Second, it kills the three-way PK study in cases where developers can show, through analytical data, that the non-U.S. and U.S. products are essentially the same. Think of it like this: if you can prove the Coca-Cola sold in Germany is the same formula as the one sold in Texas, you don't need to taste-test all three side by side.
Third, the FDA formally withdrew its 2015 guidance on "Scientific Considerations in Demonstrating Biosimilarity to a Reference Product." That document was written when the agency had approved exactly one biosimilar. Today, there are 82. The old playbook was showing its age.
The cost savings here aren't hypothetical.

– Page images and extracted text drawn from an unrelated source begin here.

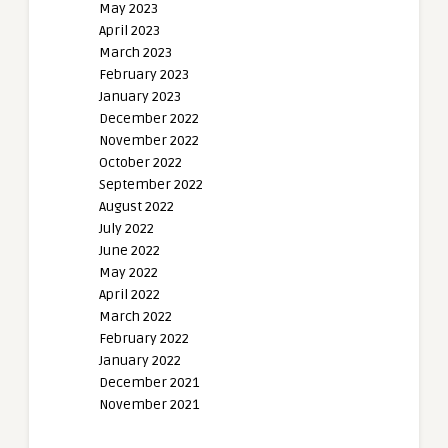
May 2023
April 2023
March 2023
February 2023
January 2023
December 2022
November 2022
October 2022
September 2022
August 2022
July 2022
June 2022
May 2022
April 2022
March 2022
February 2022
January 2022
December 2021
November 2021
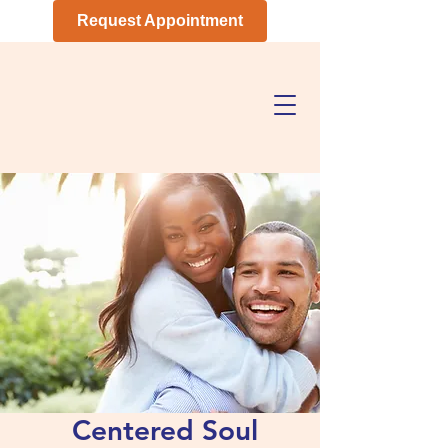
Request Appointment
Centered Soul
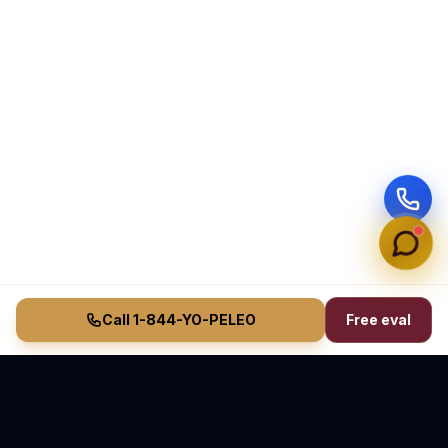
Call 1-844-YO-PELEO
Free eval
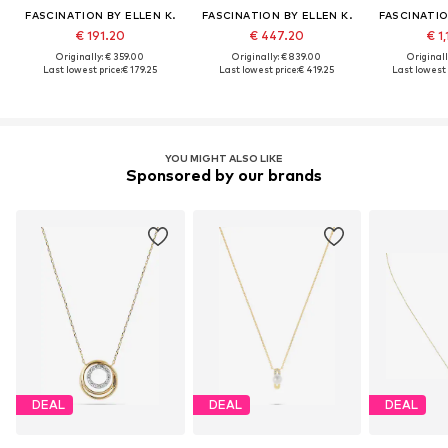
FASCINATION BY ELLEN K.
FASCINATION BY ELLEN K.
FASCINATIO
€ 191.20
€ 447.20
€ 1
Originally: € 359.00
Originally: € 839.00
Originall
Last lowest price:
€ 179.25
Last lowest price:
€ 419.25
Last lowest 
YOU MIGHT ALSO LIKE
Sponsored by our brands
DEAL
DEAL
DEAL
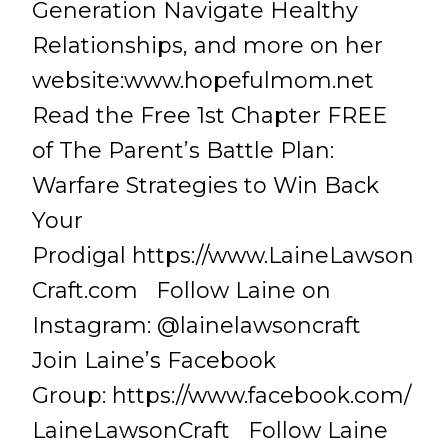
Generation Navigate Healthy
Relationships, and more on her
website:www.hopefulmom.net
Read the Free 1st Chapter FREE
of The Parent’s Battle Plan:
Warfare Strategies to Win Back
Your
Prodigal https://www.LaineLawson
Craft.com Follow Laine on
Instagram: @lainelawsoncraft
Join Laine’s Facebook
Group: https://www.facebook.com/
LaineLawsonCraft Follow Laine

The FDA estimates this guidance alone could cut PK study costs by up to 50%, saving roughly $20 million per program. That's real money, especially for smaller biotech companies that have been priced out of the biosimilar game.

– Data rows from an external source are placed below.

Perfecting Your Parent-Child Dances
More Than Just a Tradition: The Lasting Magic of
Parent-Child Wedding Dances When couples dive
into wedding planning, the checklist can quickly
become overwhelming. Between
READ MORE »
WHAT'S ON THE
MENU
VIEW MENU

And this isn't happening in isolation. Back in October 2025, the FDA released separate guidance that lets developers skip comparative efficacy studies (the big Phase III trials) when they have strong enough analytical and PK data. Those Phase III trials typically run $20 to $28 million and take one to three years.

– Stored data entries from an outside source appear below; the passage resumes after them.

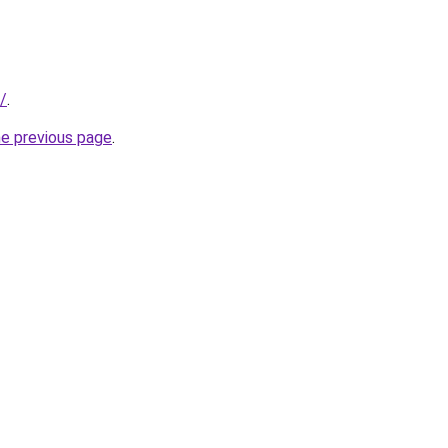
/
.
he previous page
.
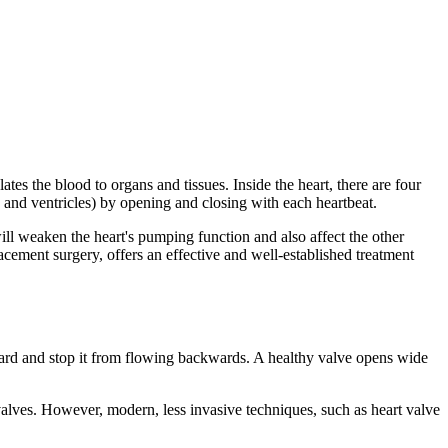
tes the blood to organs and tissues. Inside the heart, there are four
a and ventricles) by opening and closing with each heartbeat.
ill weaken the heart's pumping function and also affect the other
ement surgery, offers an effective and well-established treatment
ward and stop it from flowing backwards. A healthy valve opens wide
 valves. However, modern, less invasive techniques, such as heart valve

Stack both reforms together, and the total development cost for a biosimilar could drop from $100–200 million down to something closer to $80–100 million. That's not incremental improvement; that's a fundamentally different business case.
FDA Commissioner Marty Makary framed the move as part of "our ongoing commitment to lowering drug costs for everyday Americans." He pointed to "more precise analytical testing approaches than have been used in the past" as the scientific justification.
But there's a bigger strategic picture here. The FDA has been quietly dismantling the old biosimilar framework piece by piece. In June 2024, they proposed dropping the requirement for clinical switching studies to prove interchangeability. In October 2025, the FDA streamlined the requirements around interchangeability and recommended that Congress eliminate the statutory distinction between biosimilarity and interchangeability, signaling that all biosimilars should eventually be treated as interchangeable with their reference products.
The agency is essentially trying to make biosimilars work more like traditional generics: prove it's the same molecule, show equivalent performance, and get to market. Less red tape, more competition, lower prices.
The obvious winners are biosimilar developers, particularly smaller players who couldn't afford the old gauntlet. Companies in India and China, where outsourced manufacturing already offers cost advantages, stand to benefit enormously from lower regulatory barriers.
The losers? Originator biologic companies whose blockbuster drugs are losing patent protection. Humira, Remicade, MabThera, Enbrel: these are all facing (or already facing) biosimilar competition. Faster, cheaper biosimilar development means more competitors entering the market sooner, which means steeper price erosion.
Patients and payers are the ultimate beneficiaries, at least in theory. The biosimilar market is projected to grow at a 16–25% annual clip, and every dollar shaved off development costs is a dollar that could translate into lower drug prices.
A few caveats worth noting. This is still draft guidance, not a final rule. The FDA is accepting public comments, and the final version could look different. The "scientifically justified" standard for using non-U.S. comparators leaves some ambiguity; developers will need strong analytical bridging data to take advantage of the new flexibility.
There's also a practical question about whether cost savings at the development stage actually flow through to patients. Biosimilar pricing in the U.S. remains complicated, tangled up in rebate structures and pharmacy benefit manager negotiations. Cheaper development doesn't automatically mean cheaper drugs at the pharmacy counter.
Still, the direction of travel is unmistakable. The FDA is tearing down the walls that made biosimilar development unnecessarily expensive, one guidance document at a time. For an industry that's been waiting for the biosimilar revolution to truly arrive, March 2026 might be the month it started feeling real.